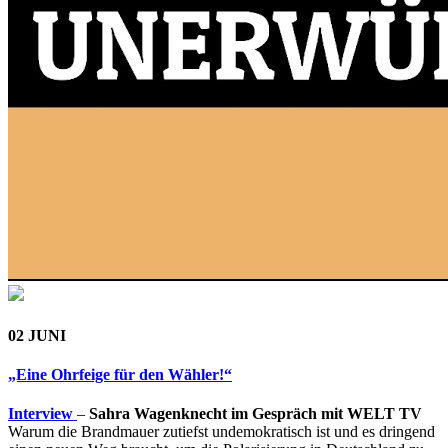
02 JUNI
„Eine Ohrfeige für den Wähler!“
Interview
–
Sahra Wagenknecht im Gespräch mit WELT TV
Warum die Brandmauer zutiefst undemokratisch ist und es dringend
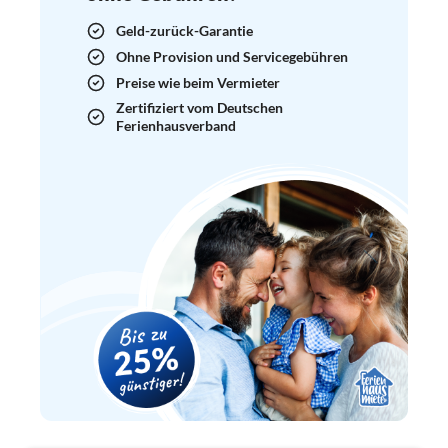
Geld-zurück-Garantie
Ohne Provision und Servicegebühren
Preise wie beim Vermieter
Zertifiziert vom Deutschen
Ferienhausverband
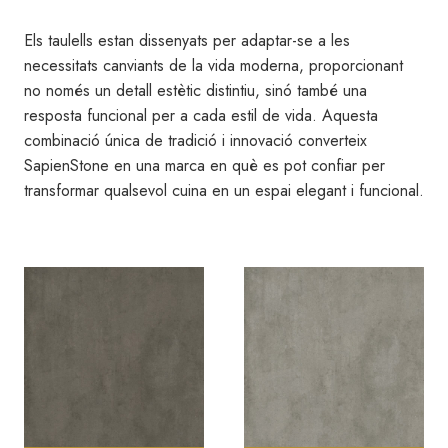
Els taulells estan dissenyats per adaptar-se a les
necessitats canviants de la vida moderna, proporcionant
no només un detall estètic distintiu, sinó també una
resposta funcional per a cada estil de vida. Aquesta
combinació única de tradició i innovació converteix
SapienStone en una marca en què es pot confiar per
transformar qualsevol cuina en un espai elegant i funcional.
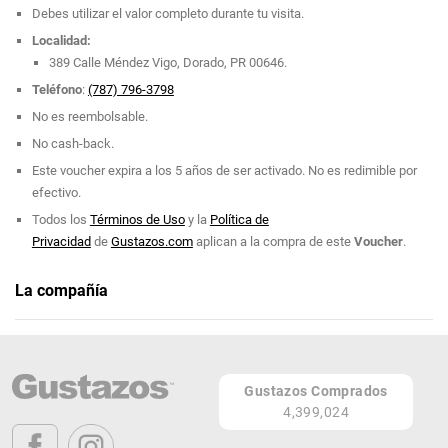
Debes utilizar el valor completo durante tu visita.
Localidad:
389 Calle Méndez Vigo, Dorado, PR 00646.
Teléfono
:
(787) 796-3798
No es reembolsable.
No cash-back.
Este voucher expira a los 5 años de ser activado. No es redimible por
efectivo.
Todos los
Términos de Uso
y la
Política de
Privacidad
de
Gustazos.com
aplican a la compra de este
Voucher
.
La compañía
Nolo's Fried Chicken & Chinese
Teléfono: (787) 796-3798
Gustazos Comprados
Página Web
4,399,024
389 Calle Méndez Vigo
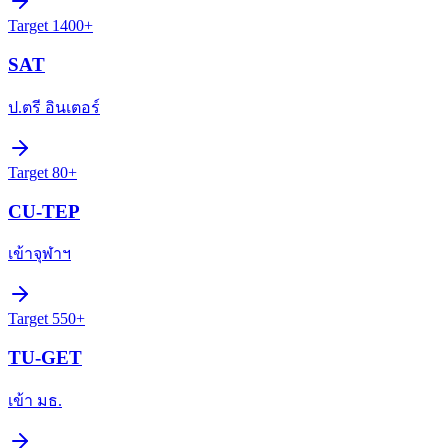
Target
1400+
SAT
ป.ตรี อินเตอร์
Target
80+
CU-TEP
เข้าจุฬาฯ
Target
550+
TU-GET
เข้า มธ.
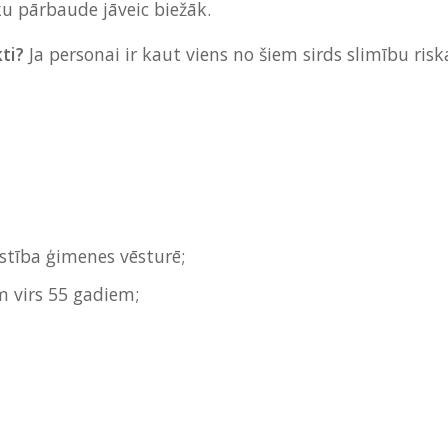
ku pārbaude jāveic biežāk.
ti?
Ja personai ir kaut viens no šiem sirds slimību risk
īstība ģimenes vēsturē;
m virs 55 gadiem;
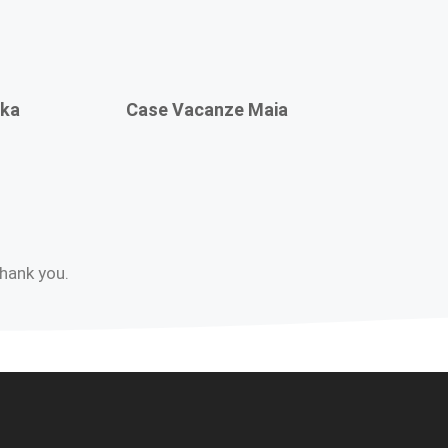
wka
Case Vacanze Maia
Thank you.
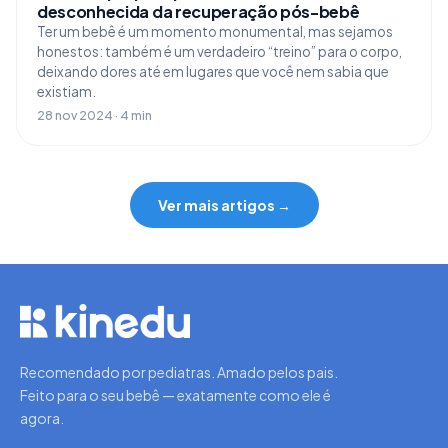
desconhecida da recuperação pós-bebê
Ter um bebê é um momento monumental, mas sejamos
honestos: também é um verdadeiro “treino” para o corpo,
deixando dores até em lugares que você nem sabia que
existiam.
28 nov 2024 · 4 min
Ver mais artigos →
Recomendado por pediatras. Amado pelos pais.
Feito para o seu bebê — exatamente como ele é
agora.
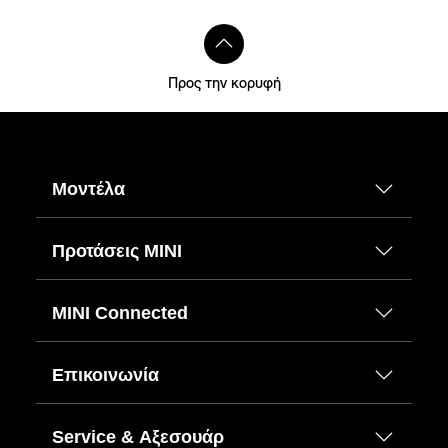
Προς την κορυφή
Μοντέλα
Προτάσεις ΜΙΝΙ
MINI Connected
Επικοινωνία
Service & Αξεσουάρ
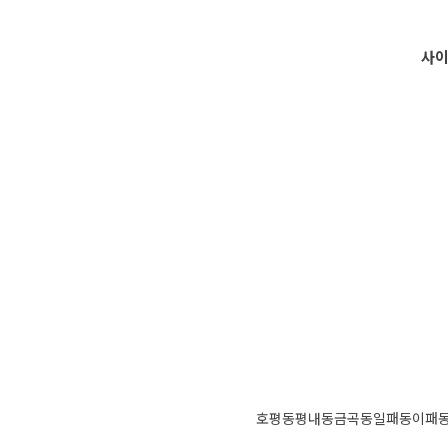
사이
호평동
평내동
금곡동
일패동
이패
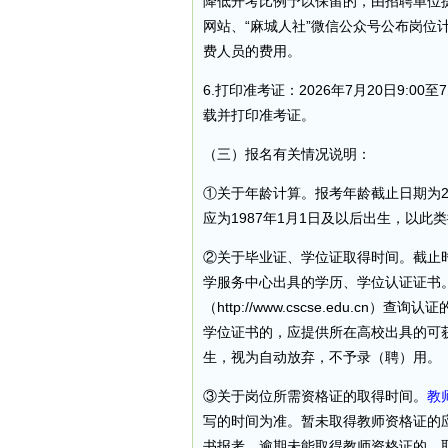
降低开考比例予以保留的，由招聘单位
网站、“麻城人社”微信公众号公布岗位
费人员的费用。
6.打印准考证：2026年7月20日9:0
载并打印准考证。
（三）报名有关情况说明：
①关于年龄计算。报考年龄截止日期为2
应为1987年1月1日及以后出生，以此
②关于毕业证、学位证取得时间。截止时
学服务中心出具的学历、学位认证证书
（http://www.cscse.edu.
学位证书的，应提供所在高校出具的可
生，视为自动放弃，不予录（聘）用。
③关于岗位所需资格证的取得时间。
教
写的时间为准。暂未取得教师资格证的
书报考，逾期未能取得教师资格证的，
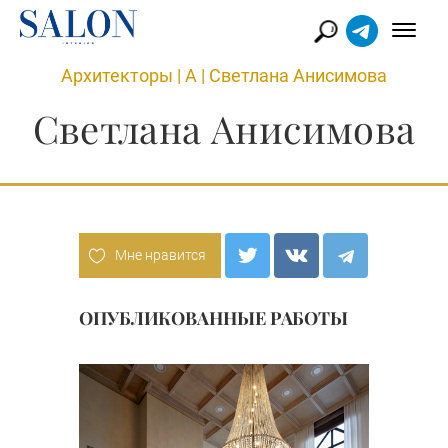
Архитекторы
|
А
|
Светлана Анисимова
Светлана Анисимова
Мне нравится
ОПУБЛИКОВАННЫЕ РАБОТЫ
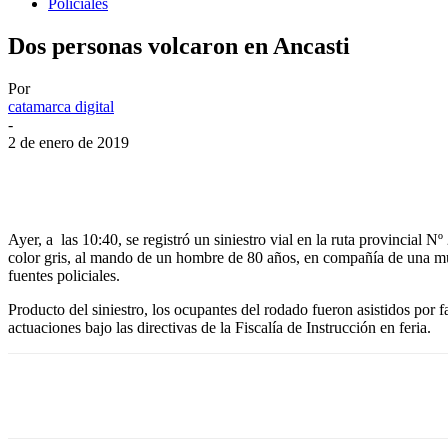
Policiales
Dos personas volcaron en Ancasti
Por
catamarca digital
-
2 de enero de 2019
Facebook
Twitter
WhatsApp
Telegram
Ayer, a las 10:40, se registró un siniestro vial en la ruta provincia
color gris, al mando de un hombre de 80 años, en compañía de una muj
fuentes policiales.
Producto del siniestro, los ocupantes del rodado fueron asistidos por 
actuaciones bajo las directivas de la Fiscalía de Instrucción en feria.
Facebook
Twitter
WhatsApp
Telegram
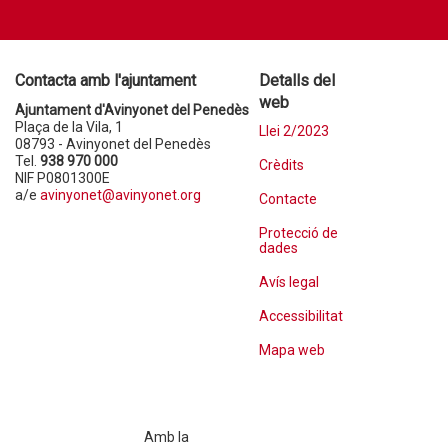
Contacta amb l'ajuntament
Detalls del
web
Ajuntament d'Avinyonet del Penedès
Plaça de la Vila, 1
Llei 2/2023
08793 - Avinyonet del Penedès
Tel.
938 970 000
Crèdits
NIF P0801300E
a/e
avinyonet@avinyonet.org
Contacte
Protecció de
dades
Avís legal
Accessibilitat
Mapa web
Amb la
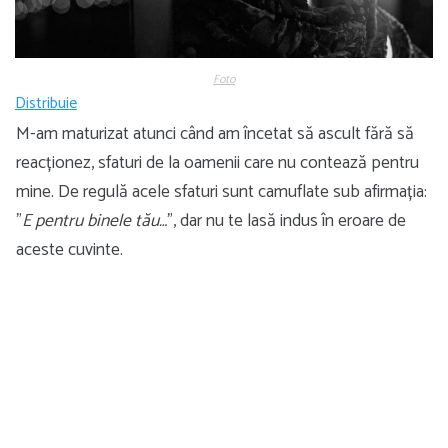
Foto
Distribuie
M-am maturizat atunci când am încetat să ascult fără să
reacționez, sfaturi de la oamenii care nu contează pentru
mine. De regulă acele sfaturi sunt camuflate sub afirmația:
”
E pentru binele tău…
”, dar nu te lasă indus în eroare de
aceste cuvinte.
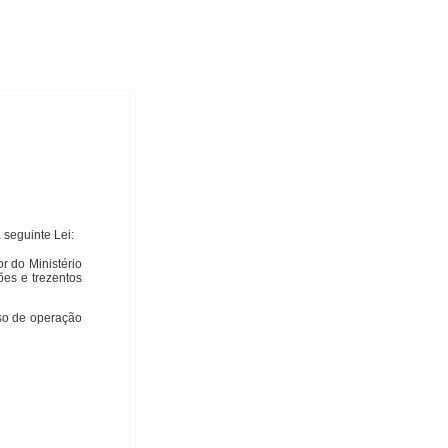
seguinte Lei:
or do Ministério
ões e trezentos
sso de operação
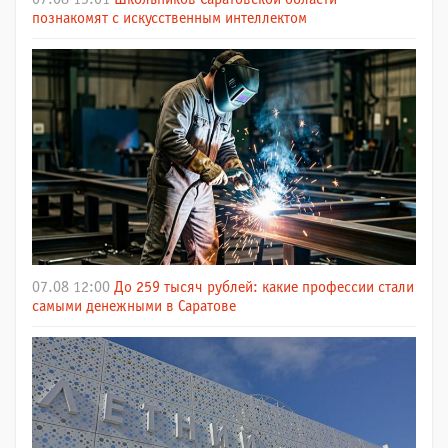
познакомят с искусственным интеллектом
07.08 12:00
До 259 тысяч рублей: какие профессии стали
самыми денежными в Саратове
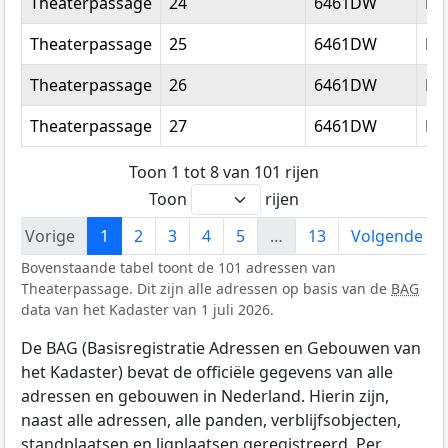
Theaterpassage
24
6461DW
Ke
Theaterpassage
25
6461DW
Ke
Theaterpassage
26
6461DW
Ke
Theaterpassage
27
6461DW
Ke
Toon 1 tot 8 van 101 rijen
Toon
rijen
Vorige
1
2
3
4
5
…
13
Volgende
Bovenstaande tabel toont de 101 adressen van
Theaterpassage. Dit zijn alle adressen op basis van de
BAG
data van het Kadaster van 1 juli 2026.
De BAG (Basisregistratie Adressen en Gebouwen van
het Kadaster) bevat de officiële gegevens van alle
adressen en gebouwen in Nederland. Hierin zijn,
naast alle adressen, alle panden, verblijfsobjecten,
standplaatsen en ligplaatsen geregistreerd. Per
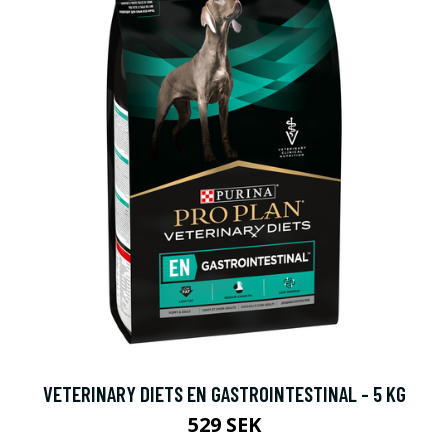
VETERINARY DIETS EN GASTROINTESTINAL - 5 KG
529 SEK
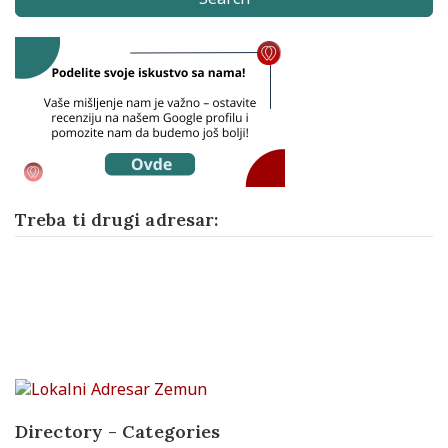
Treba ti drugi adresar:
Directory - Categories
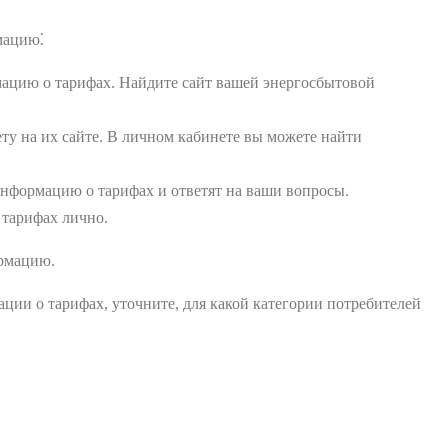
мацию⁚
ацию о тарифах. Найдите сайт вашей энергосбытовой
ту на их сайте. В личном кабинете вы можете найти
нформацию о тарифах и ответят на ваши вопросы.
тарифах лично.
ормацию.
ции о тарифах, уточните, для какой категории потребителей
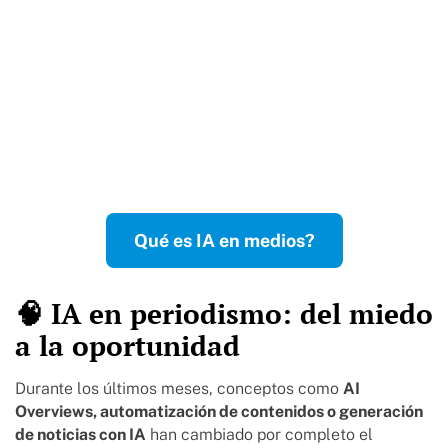
Qué es IA en medios?
🧠 IA en periodismo: del miedo
a la oportunidad
Durante los últimos meses, conceptos como
AI
Overviews, automatización de contenidos o generación
de noticias con IA
han cambiado por completo el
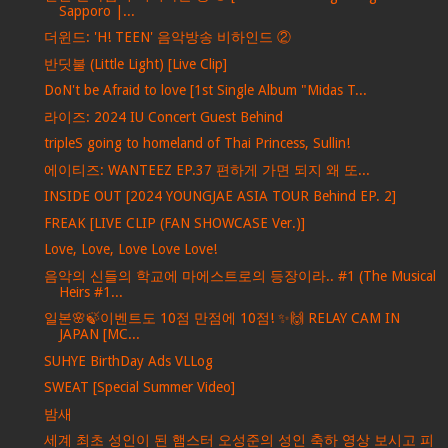
Sapporo |...
더윈드: 'H! TEEN' 음악방송 비하인드 ②
반딧불 (Little Light) [Live Clip]
DoN't be Afraid to love [1st Single Album "Midas T...
라이즈: 2024 IU Concert Guest Behind
tripleS going to homeland of Thai Princess, Sullin!
에이티즈: WANTEEZ EP.37 편하게 가면 되지 왜 또...
INSIDE OUT [2024 YOUNGJAE ASIA TOUR Behind EP. 2]
FREAK [LIVE CLIP (FAN SHOWCASE Ver.)]
Love, Love, Love Love Love!
음악의 신들의 학교에 마에스트로의 등장이라.. #1 (The Musical
Heirs #1...
일본🌸🍃이벤트도 10점 만점에 10점! ✨🙌 RELAY CAM IN
JAPAN [MC...
SUHYE BirthDay Ads VLLog
SWEAT [Special Summer Video]
밤새
세계 최초 성인이 된 햄스터 오성준의 성인 축하 영상 보시고 피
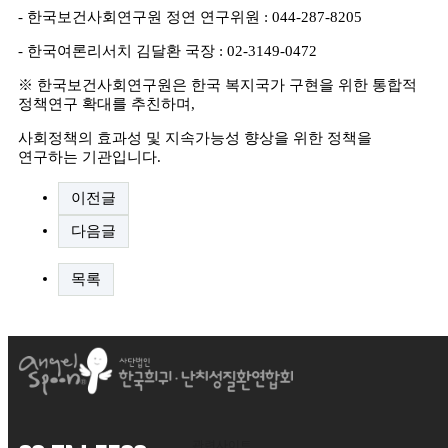
-
한국보건사회연구원 정연 연구위원
: 044-287-8205
- 한국여론리서치 김달환 국장 : 02-3149-0472
※
한국보건사회연구원은 한국 복지국가 구현을 위한 통합적
정책연구 확대를 추친하며
,
사회정책의 효과성 및 지속가능성 향상을 위한 정책을
연구하는 기관입니다
.
이전글
다음글
목록
관련사이트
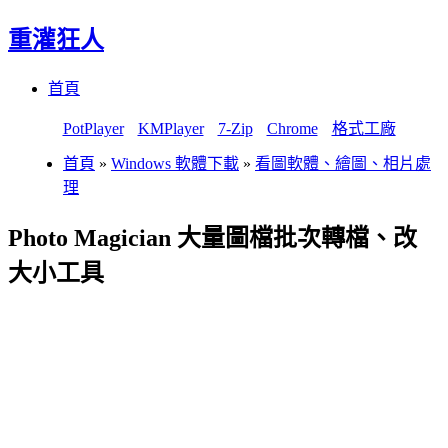
重灌狂人
Menu
Skip
首頁
to
content
PotPlayer
KMPlayer
7-Zip
Chrome
格式工廠
首頁
»
Windows 軟體下載
»
看圖軟體、繪圖、相片處
理
Photo Magician 大量圖檔批次轉檔、改
大小工具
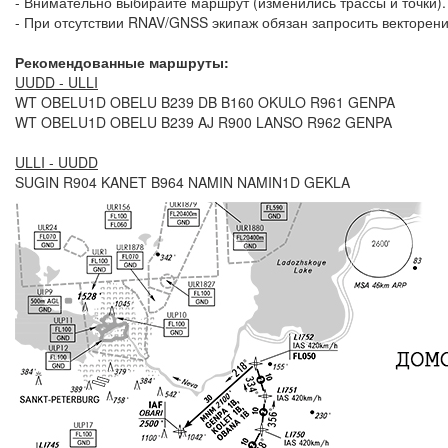
- Внимательно выбирайте маршрут (изменились трассы и точки).
- При отсутствии RNAV/GNSS экипаж обязан запросить векторени
Рекомендованные маршруты:
UUDD - ULLI
WT OBELU1D OBELU B239 DB B160 OKULO R961 GENPA
WT OBELU1D OBELU B239 AJ R900 LANSO R962 GENPA
ULLI - UUDD
SUGIN R904 KANET B964 NAMIN NAMIN1D GEKLA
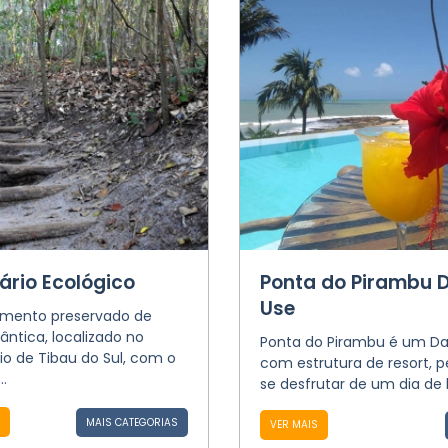
ário Ecológico
Ponta do Pirambu 
Use
mento preservado de
ântica, localizado no
Ponta do Pirambu é um Da
o de Tibau do Sul, com o
com estrutura de resort, 
..
se desfrutar de um dia de 
MAIS CATEGORIAS
VER MAIS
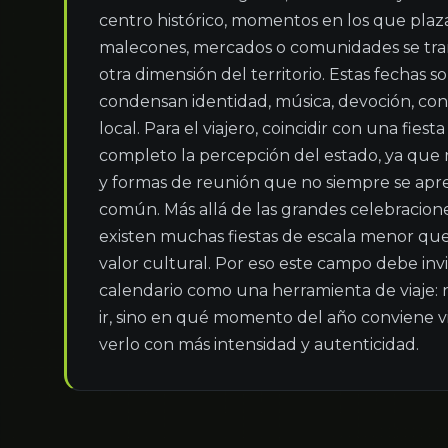
centro histórico, momentos en los que plazas
malecones, mercados o comunidades se tra
otra dimensión del territorio. Estas fechas 
condensan identidad, música, devoción, conv
local. Para el viajero, coincidir con una fies
completo la percepción del estado, ya que r
y formas de reunión que no siempre se apre
común. Más allá de las grandes celebracione
existen muchas fiestas de escala menor qu
valor cultural. Por eso este campo debe invit
calendario como una herramienta de viaje: n
ir, sino en qué momento del año conviene viv
verlo con más intensidad y autenticidad.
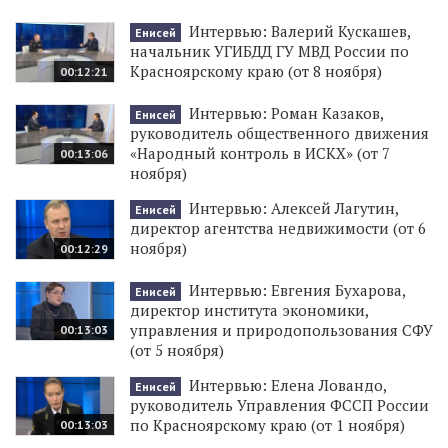
Интервью: Валерий Кускашев,
Енисей
начальник УГИБДД ГУ МВД России по
Красноярскому краю (от 8 ноября)
00:12:21
Интервью: Роман Казаков,
Енисей
руководитель общественного движения
«Народный контроль в ИСКХ» (от 7
00:13:06
ноября)
Интервью: Алексей Лагутин,
Енисей
директор агентства недвижимости (от 6
ноября)
00:12:29
Интервью: Евгения Бухарова,
Енисей
директор института экономики,
управления и природопользования СФУ
00:13:03
(от 5 ноября)
Интервью: Елена Ловандо,
Енисей
руководитель Управления ФССП России
по Красноярскому краю (от 1 ноября)
00:13:03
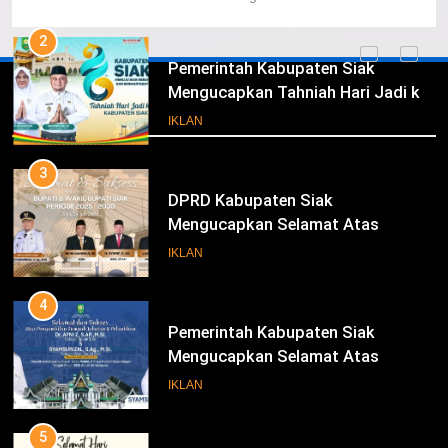
Ke- 26
2
Pemerintah Kabupaten Siak
Mengucapkan Tahniah Hari Jadi ke-
Iklan
26 Kabupaten Siak
IKLAN
3
DPRD Kabupaten Siak
Mengucapkan Selamat Atas
Pengambilan Sumpah Jabatan
IKLAN
Bupati Dan Wakil Bupati Siak
Periode 2025-2030
4
Pemerintah Kabupaten Siak
Mengucapkan Selamat Atas
Pengambilan Sumpah Jabatan
IKLAN
Bupati Dan Wakil Bupati Siak
Periode 2025-2030
5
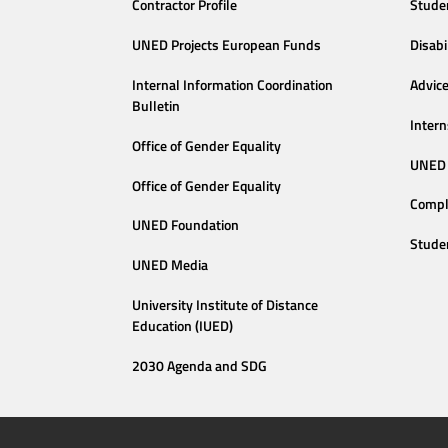
Contractor Profile
Stude
UNED Projects European Funds
Disabi
Internal Information Coordination
Advic
Bulletin
Intern
Office of Gender Equality
UNED 
Office of Gender Equality
Compl
UNED Foundation
Stude
UNED Media
University Institute of Distance
Education (IUED)
2030 Agenda and SDG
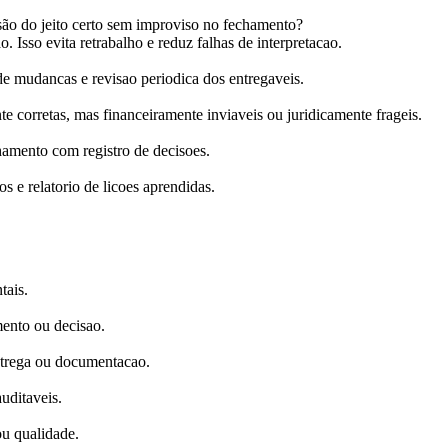
são do jeito certo sem improviso no fechamento?
o. Isso evita retrabalho e reduz falhas de interpretacao.
 mudancas e revisao periodica dos entregaveis.
e corretas, mas financeiramente inviaveis ou juridicamente frageis.
hamento com registro de decisoes.
s e relatorio de licoes aprendidas.
tais.
mento ou decisao.
ntrega ou documentacao.
auditaveis.
ou qualidade.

-*-

Take every line from the data that contains the word "ноября".

Красноярскому краю (от 8 ноября)
ноября)
ноября)
(от 5 ноября)
по Красноярскому краю (от 1 ноября)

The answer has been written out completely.